Your answer should be the lines of the data below that contain "crafted".

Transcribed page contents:
:::
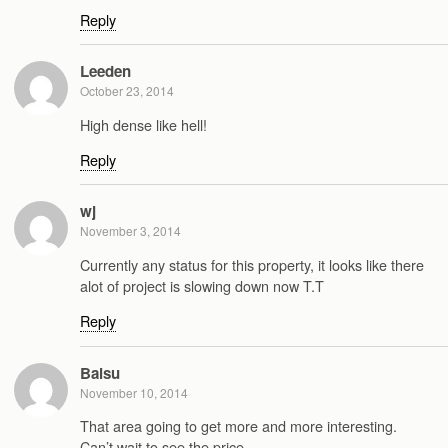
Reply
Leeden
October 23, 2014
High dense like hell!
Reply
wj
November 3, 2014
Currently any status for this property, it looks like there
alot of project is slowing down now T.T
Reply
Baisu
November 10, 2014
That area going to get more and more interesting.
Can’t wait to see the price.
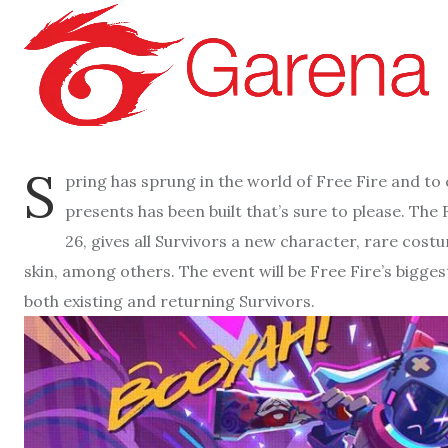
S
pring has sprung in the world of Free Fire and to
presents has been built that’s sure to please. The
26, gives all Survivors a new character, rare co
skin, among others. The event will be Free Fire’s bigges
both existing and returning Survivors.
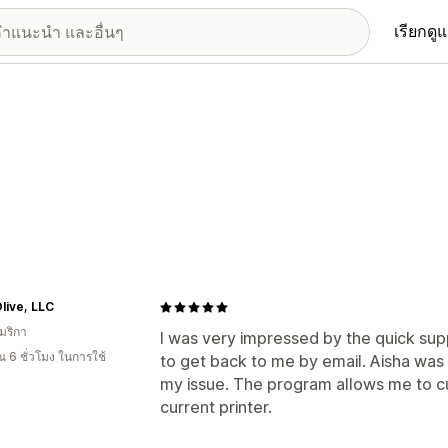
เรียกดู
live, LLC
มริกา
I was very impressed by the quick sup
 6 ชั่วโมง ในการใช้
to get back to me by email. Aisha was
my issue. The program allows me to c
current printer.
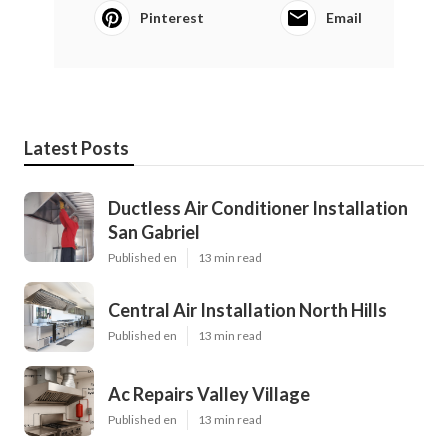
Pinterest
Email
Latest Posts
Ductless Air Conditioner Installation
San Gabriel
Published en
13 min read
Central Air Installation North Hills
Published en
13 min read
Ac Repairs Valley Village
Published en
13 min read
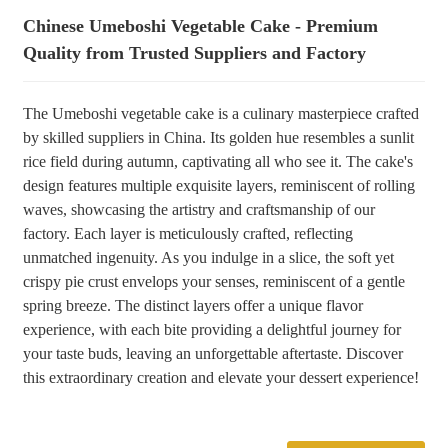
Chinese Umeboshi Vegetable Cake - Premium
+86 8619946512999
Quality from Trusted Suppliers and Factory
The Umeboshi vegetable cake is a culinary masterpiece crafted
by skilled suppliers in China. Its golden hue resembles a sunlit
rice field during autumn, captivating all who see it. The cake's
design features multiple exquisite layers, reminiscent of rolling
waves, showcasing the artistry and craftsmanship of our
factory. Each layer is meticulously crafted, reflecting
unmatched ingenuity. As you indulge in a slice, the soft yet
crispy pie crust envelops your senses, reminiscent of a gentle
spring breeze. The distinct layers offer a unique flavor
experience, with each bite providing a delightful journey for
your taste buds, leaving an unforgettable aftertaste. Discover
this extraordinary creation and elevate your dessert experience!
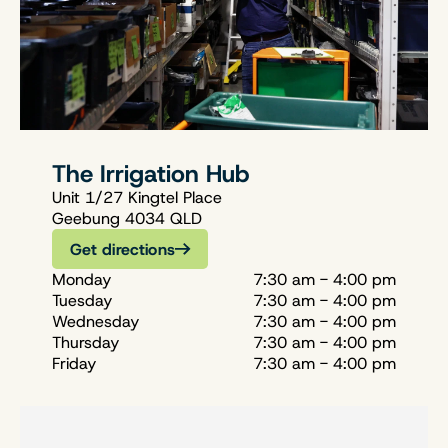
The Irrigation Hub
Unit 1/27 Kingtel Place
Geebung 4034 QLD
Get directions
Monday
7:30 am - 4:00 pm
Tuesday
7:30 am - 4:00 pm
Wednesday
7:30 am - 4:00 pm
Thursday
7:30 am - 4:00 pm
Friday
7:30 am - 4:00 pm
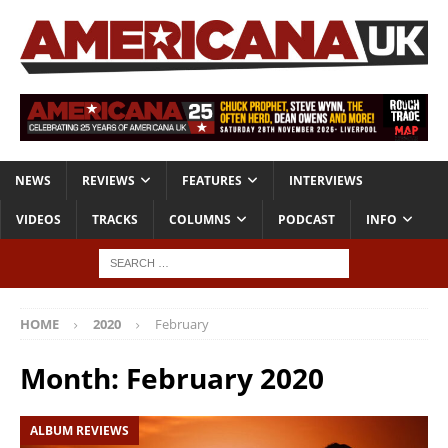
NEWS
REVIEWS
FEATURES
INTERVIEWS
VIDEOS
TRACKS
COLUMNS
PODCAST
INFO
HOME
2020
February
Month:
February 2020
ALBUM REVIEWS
:::
▶ [Completed task]:
The Umeboshi vegetable cake is a culinary masterpiece crafted
factory. Each layer is meticulously crafted, reflecting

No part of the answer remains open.